In your research, take note of small details. It's the little details that make a story come to life. For example, if I write about two glass-wearing characters kissing, I might have their glasses collide, creating a moment that's awkward and human, and particular to my characters, rather than being yet another couple kissing. Or, if a character is nervous, I would consider what they're likely to have in their hands in the time period I'm writing about, and have them play with that. (I've done my research - I've observed nervous people, myself included, play with pens, bracelets, etc. when they're nervous. Now I cast a character in a similar situation, and convey their nervousness by way of the detail.) And yes, research includes observing yourself. The fact that you've experienced something doesn't necessarily mean you've actively observed yourself experiencing it. Though that's not exactly on topic for you. :)

Research alone is not enough, however. Try to put yourself in your character's shoes: what would you do in their situation? How would you feel? How would you act? Not just in a momentarily situation, but having lived their life, their background, how would that be affecting your worldview? Notice how background affects the kind of choices a character could reasonably make - that's going to help you. When you read a book or watch a movie, roleplay the scenario in your mind - how would you feel and act? How is the characters' backstory affecting their choices and their feelings, their perception of the situation? (Are they, perhaps, acting "out of character", in ways that serve the plot, but do not represent the way they would reasonably act? Being a critical audience is also helpful and interesting.)

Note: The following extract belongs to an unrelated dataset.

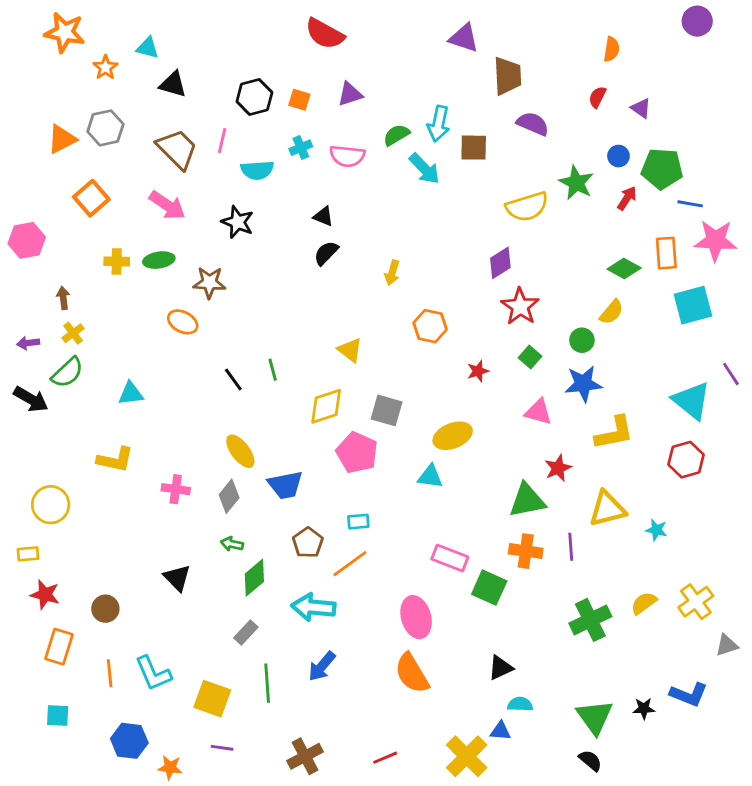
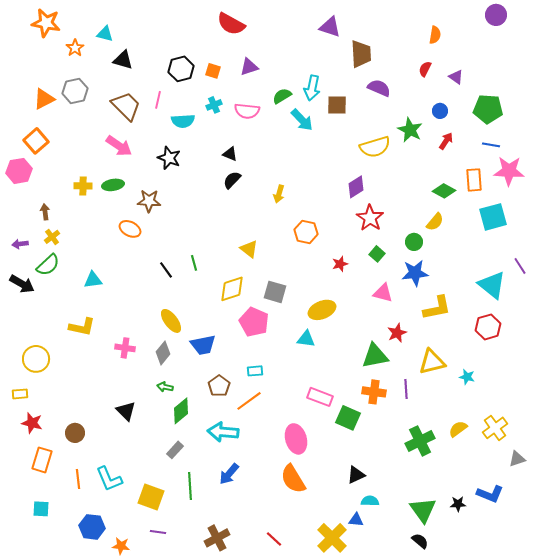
green pentagon: (662, 169) -> (488, 109), moved
orange square: (91, 198) -> (36, 141), moved
red line: (385, 758) -> (274, 539), turned 66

You speak of specific experiences - drunkenness, drug use. But the thing is, a barely-legal boy who's never been drunk before getting stupid on free beer is going to be very different from an adult who's down on his luck and drinks to forget his sorrows. Their whole experience of the situation, and of drunkenness, is going to be different.

Alcohol reduces inhibitions. But what happens next? That depends on the character - what kind of person they are. What is it that they would have liked to do, if it weren't for inhibitions? Go talk to that girl, or go rape her?

Same with drugs - different drugs, different reasons people take them, different effects those same drugs have. The "down" after the "high" is also different, and so are the consequences.

In fact, I'd say the "trip" isn't all that interesting, most of the time - coloured blobs, bunnies, whatever. It's the before and the after that are interesting. That's when the character is making decisions and facing consequences. With research, that should be easier for you to imagine than the actual sensation of drugged weirdness.